(Bloomberg) --

Some venture capital firms specialize in fields like transportation or crypto. Convective Capital, a new investment vehicle based in California, will focus squarely on wildfires. 

The fund, which debuted this month, has raised $35 million to back technology startups trying to detect, prevent or manage the spread of wildfires, a growing catastrophe for the American West and other parts of the world. 

Wildfires cost an estimated $50 billion in damage a year, and for these investors, the tech in modern firefighting—from drones to weather sensors and fancy fire retardants—have hardly dented the natural and economic devastation. “There’s still a really big gap between what needs to be done and what’s being done,” says Bill Clerico, the founder and managing partner of Convective Capital.

Clerico used to worked in mobile payments. After selling his startup WePay to JPMorgan Chase & Co. in 2017, Clerico decamped to a ranch in Mendocino, north of San Francisco, where he soon met the grim reality of rural California life. A 90-acre blaze licked the access road near his house. Insurance was hard to buy.

“I was just running into wildfire all the time,” he recalls. 

Clerico became a volunteer firefighter and began scouting techies working on the issue. He met the fund’s three other partners, all technologists, through philanthropic work on wildfires. Their financiers include foundations and multiple wealthy individuals with homes hit or threatened with fires, although Clerico declined to name them.

George Whitesides, another Convective Capital partner, dealt with fires constantly in the desert when he was chief executive officer at Virgin Galactic, Richard Branson’s space company. “It was an early indication of what’s coming,” he says.

Whitesides, a former NASA official, believes companies working with aircraft and space technologies can provide a major boost to fire management with communication gear during disasters or by taking stock of a fire’s toll. Convective Capital has already invested in Overstory, a software company that analyzes satellite imagery of vegetation to identify areas most likely to spark.

The fund has also backed Burnbot, a robotics startup working on controlled burns to limit fires, and Pano AI, a company building cameras for spotting new fires. The investors plan to cut about 15 more checks over the next three years for what they call “firetech.”

Clerico sees public agencies, utilities, insurance companies and landowners as target customers for the companies in his portfolio. While governments and utilities aren’t overflowing with profits, they have pledged billions to address wildfires, an urgency that could give startups more of a sales foothold. “The silver lining of the crisis that we’re in—wildfires are really a top priority, especially for utilities,” says Clerico. 
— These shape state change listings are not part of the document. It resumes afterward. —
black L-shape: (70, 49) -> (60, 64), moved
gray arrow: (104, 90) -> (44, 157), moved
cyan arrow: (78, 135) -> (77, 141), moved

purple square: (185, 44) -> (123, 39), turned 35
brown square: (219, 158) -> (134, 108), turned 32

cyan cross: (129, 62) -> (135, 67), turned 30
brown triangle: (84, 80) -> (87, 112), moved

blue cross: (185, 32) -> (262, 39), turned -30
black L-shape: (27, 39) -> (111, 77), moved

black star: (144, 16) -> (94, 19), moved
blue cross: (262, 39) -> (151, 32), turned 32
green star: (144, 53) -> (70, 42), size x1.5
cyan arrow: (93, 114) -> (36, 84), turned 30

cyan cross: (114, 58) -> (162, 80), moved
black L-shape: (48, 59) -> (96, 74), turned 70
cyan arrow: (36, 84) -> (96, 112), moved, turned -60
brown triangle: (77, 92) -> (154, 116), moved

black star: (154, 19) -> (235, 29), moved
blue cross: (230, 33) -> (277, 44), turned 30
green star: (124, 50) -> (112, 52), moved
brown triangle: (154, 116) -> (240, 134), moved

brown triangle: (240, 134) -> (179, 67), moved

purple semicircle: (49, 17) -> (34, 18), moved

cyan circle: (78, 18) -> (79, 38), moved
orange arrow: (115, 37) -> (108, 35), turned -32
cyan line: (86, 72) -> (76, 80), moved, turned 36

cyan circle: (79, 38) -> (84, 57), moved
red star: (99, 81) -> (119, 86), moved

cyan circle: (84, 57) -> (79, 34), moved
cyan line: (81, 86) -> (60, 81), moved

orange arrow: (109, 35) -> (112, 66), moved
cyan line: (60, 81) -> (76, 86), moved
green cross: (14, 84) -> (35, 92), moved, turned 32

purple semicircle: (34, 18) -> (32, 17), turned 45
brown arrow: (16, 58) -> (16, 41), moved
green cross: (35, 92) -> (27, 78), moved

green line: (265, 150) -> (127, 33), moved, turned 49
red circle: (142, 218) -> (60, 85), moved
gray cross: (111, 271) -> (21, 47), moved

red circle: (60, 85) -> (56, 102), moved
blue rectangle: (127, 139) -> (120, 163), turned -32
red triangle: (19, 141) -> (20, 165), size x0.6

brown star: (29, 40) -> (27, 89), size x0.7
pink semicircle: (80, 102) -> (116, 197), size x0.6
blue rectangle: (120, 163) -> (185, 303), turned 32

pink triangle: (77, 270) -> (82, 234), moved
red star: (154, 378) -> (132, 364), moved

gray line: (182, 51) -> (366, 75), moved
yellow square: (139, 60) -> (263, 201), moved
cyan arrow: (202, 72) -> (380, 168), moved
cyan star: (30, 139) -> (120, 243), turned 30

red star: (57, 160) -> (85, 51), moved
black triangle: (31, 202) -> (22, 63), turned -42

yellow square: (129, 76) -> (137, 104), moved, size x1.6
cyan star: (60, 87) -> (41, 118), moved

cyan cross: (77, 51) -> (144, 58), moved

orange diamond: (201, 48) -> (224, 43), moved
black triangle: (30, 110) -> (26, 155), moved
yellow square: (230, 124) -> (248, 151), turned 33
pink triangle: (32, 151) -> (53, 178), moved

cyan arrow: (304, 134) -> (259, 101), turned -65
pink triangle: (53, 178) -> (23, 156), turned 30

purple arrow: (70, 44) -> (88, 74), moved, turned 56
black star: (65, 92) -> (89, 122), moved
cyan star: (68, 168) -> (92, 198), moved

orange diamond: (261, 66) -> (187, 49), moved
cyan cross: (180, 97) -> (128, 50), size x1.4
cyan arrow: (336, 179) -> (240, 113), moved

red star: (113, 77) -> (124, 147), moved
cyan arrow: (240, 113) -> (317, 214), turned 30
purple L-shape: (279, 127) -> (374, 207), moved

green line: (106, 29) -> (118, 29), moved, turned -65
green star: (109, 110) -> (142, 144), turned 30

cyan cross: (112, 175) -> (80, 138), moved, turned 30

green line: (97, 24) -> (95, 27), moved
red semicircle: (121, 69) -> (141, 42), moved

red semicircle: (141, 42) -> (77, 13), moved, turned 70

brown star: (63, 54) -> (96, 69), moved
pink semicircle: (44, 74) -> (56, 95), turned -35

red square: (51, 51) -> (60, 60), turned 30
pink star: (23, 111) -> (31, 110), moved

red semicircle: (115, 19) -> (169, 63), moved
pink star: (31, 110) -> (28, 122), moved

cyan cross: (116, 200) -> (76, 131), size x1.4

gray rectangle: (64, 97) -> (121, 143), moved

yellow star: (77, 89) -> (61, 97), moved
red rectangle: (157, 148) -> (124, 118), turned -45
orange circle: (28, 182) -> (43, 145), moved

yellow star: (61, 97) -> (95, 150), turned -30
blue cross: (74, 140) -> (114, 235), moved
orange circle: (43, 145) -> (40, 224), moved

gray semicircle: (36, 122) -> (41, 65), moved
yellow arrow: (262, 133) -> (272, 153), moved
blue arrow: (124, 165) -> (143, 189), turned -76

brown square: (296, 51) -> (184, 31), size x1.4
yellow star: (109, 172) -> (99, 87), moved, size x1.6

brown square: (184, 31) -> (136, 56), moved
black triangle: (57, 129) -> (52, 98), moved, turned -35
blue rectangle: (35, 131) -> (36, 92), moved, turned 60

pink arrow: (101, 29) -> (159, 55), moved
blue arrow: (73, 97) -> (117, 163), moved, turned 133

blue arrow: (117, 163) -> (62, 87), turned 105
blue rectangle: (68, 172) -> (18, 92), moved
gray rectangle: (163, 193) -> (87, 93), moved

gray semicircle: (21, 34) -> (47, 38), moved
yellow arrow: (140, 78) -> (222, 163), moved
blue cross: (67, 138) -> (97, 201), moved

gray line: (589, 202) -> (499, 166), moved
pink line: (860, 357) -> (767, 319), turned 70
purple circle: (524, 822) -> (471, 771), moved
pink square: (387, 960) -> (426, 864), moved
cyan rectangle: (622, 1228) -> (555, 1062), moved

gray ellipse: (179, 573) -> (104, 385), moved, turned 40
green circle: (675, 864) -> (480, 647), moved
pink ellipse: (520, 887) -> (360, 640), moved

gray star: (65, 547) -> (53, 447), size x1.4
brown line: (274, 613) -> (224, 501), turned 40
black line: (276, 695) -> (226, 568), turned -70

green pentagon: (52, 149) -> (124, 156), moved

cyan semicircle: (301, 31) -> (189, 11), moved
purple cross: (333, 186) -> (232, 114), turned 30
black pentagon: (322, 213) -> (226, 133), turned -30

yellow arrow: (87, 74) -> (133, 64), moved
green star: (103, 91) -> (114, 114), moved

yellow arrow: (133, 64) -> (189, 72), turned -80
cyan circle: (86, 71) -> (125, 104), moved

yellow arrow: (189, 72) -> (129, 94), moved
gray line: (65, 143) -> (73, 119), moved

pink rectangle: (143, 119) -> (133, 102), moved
Wealthy homeowners, however, have proved very willing to pay for any fix for a fire, which raises the concern that firetech might only help the rich. Clerico thinks the current system is already tilted that way. “Right now, that’s happening, tech aside,” he says. “Insurance companies are only insuring high-value properties.” He adds that his fund will encourage companies to prioritize economic inclusivity following published guidelines.

Startups might also be inclined to throw tech at a problem that may be better solved with manpower, logistics and public administration. Captain Brian Fennessy, the fire chief for Orange County, in California, says he receives pitches from startups “all the time.” Many don’t address his needs. There are a slew of companies hawking unmanned drones or aircraft to fire departments, but Fennessy believes that having a human in the air to react is preferable.

Still, Fennessy welcomes aide from Convective Capital and other venture capitalists. In particular, he’s hunting for companies that can provide accurate, up-to-date information on ground conditions during the night and when wildfires spark. “If it’s more than a minute or two late,” Fennessy says, “the fire’s already grown.”

Even though his department has two airplanes and a supercomputer at its disposal, he feels at a disadvantage. “We’ve just been outpaced and outflanked by these wildfires,” he says.